With Hiro Matsuda, the two developed a project that would become known as Ring Warriors to attempt to syndicate New Japan Pro Wrestling in the United States. In his book, Brody detailed negotiations they had with toy company Bandai for the project, which fell apart.
Later, they attempted streaming of live events in December 1997 way before it was a viable technology for consumption, and offered the first three shows for free but there wasn’t a market for the shows with that form of distribution.
In 1996, Brody succeeded Steve Rickard as president of the NWA, when the group was a shell of its former self but was still viewed as historically significant because of the letters if you grew up in the previous generation. It was during his time as president that the group briefly worked with the WWF in 1998 with Jim Cornette leading a group consisting of Jeff Jarrett and the “New” Midnight Express.

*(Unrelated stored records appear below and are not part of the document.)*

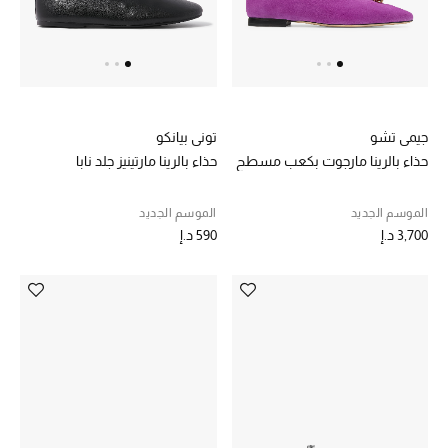
الديكورات والإكسسوارات
الأثاث
جيمي تشو
توني بيانكو
الشراشف
حذاء بالرينا مارجوت بكعب مسطح
حذاء بالرينا مارتينيز جلد نابا
الحمام
الموسم الجديد
الموسم الجديد
أجهزة المطبخ والمنزل
3,700 د.إ
590 د.إ
الشموع والعطور المنزلية
مستلزمات المنزل
تسوقوا للمنزل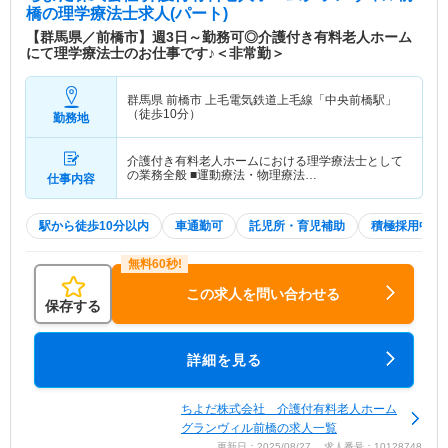
橋
の理学療法士求人(パート)
【群馬県／前橋市】週3日～勤務可◎介護付き有料老人ホーム
にて理学療法士のお仕事です♪＜非常勤＞
群馬県 前橋市
上毛電気鉄道上毛線「中央前橋駅」
（徒歩10分）
勤務地
介護付き有料老人ホームにおける理学療法士として
の業務全般 ■運動療法・物理療法…
仕事内容
駅から徒歩10分以内
車通勤可
託児所・育児補助
積極採用中
この求人を問い合わせる
保存する
詳細を見る
ちよだ株式会社 介護付有料老人ホーム
グランヴィル前橋の求人一覧
更新日：2025/08/27 求人番号：10128748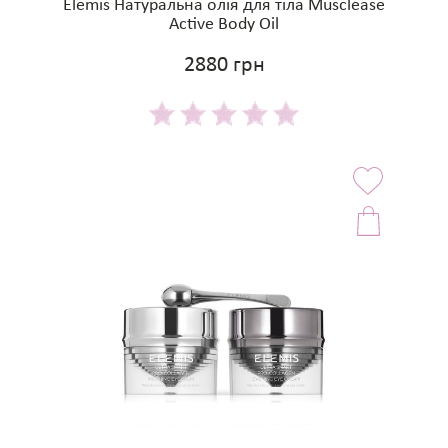
Elemis Натуральна олія для тіла Musclease
Active Body Oil
2880 грн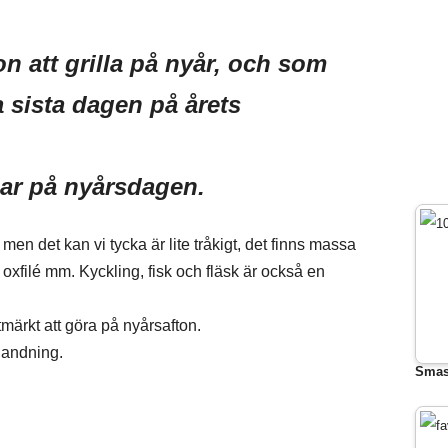
n att grilla på nyår, och som
a sista dagen på årets
ar på nyårsdagen.
en det kan vi tycka är lite tråkigt, det finns massa
 oxfilé mm. Kyckling, fisk och fläsk är också en
tmärkt att göra på nyårsafton.
landning.
Smas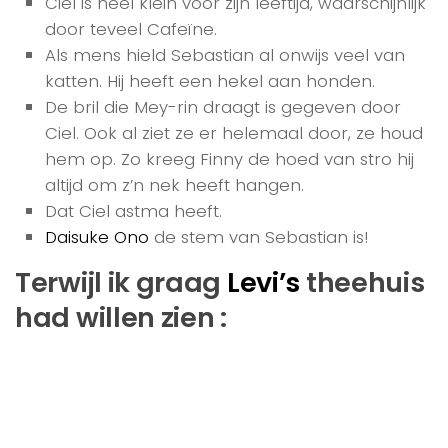
Ciel is heel klein voor zijn leeftijd, waarschijnlijk
door teveel Cafeïne.
Als mens hield Sebastian al onwijs veel van
katten. Hij heeft een hekel aan honden.
De bril die Mey-rin draagt is gegeven door
Ciel. Ook al ziet ze er helemaal door, ze houd
hem op. Zo kreeg Finny de hoed van stro hij
altijd om z’n nek heeft hangen.
Dat Ciel astma heeft.
Daisuke Ono
de stem van Sebastian is!
Terwijl ik graag
Levi’s
theehuis
had willen zien :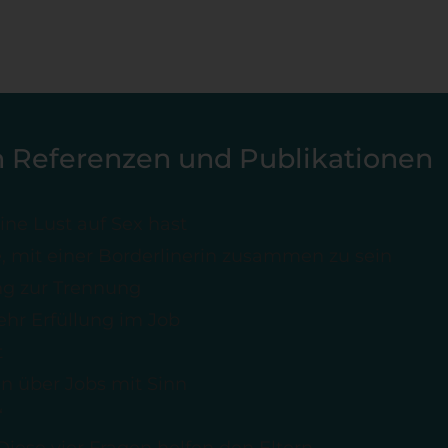
n Referenzen und Publikationen
ne Lust auf Sex hast
e, mit einer Borderlinerin zusammen zu sein
ng zur Trennung
ehr Erfüllung im Job
t
n über Jobs mit Sinn
“
Diese vier Fragen helfen den Eltern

Brody appeared on a segment on Raw alongside the late Dennis Coraluzzo during the program.
Brody had countless roles over the years from working on syndicating ECW, attempting to get numerous start-up projects off the ground, and being linked to countless figures and promotions throughout the year.
In 2005, he co-authored Dusty Rhodes’ autobiography, “Reflections of an American Dream” through Sports Publishing.
Perhaps his strongest contribution to the industry was the revealing and unapologetic book he released, Swimming with Piranhas Surviving the Politics of Professional Wrestling, which was released through ECW Press in November 2009.
The book is a must-read for any aspiring promoter or figure looking to navigate the pitfalls and schemes of the industry. Brody was always on the precipice of striking it big when a curveball would be thrown his way and he documented the highs and lows of his career in this book, which comes highly recommended if you can get your hands on it.
We send our condolences to the friends and family of Howard Brody.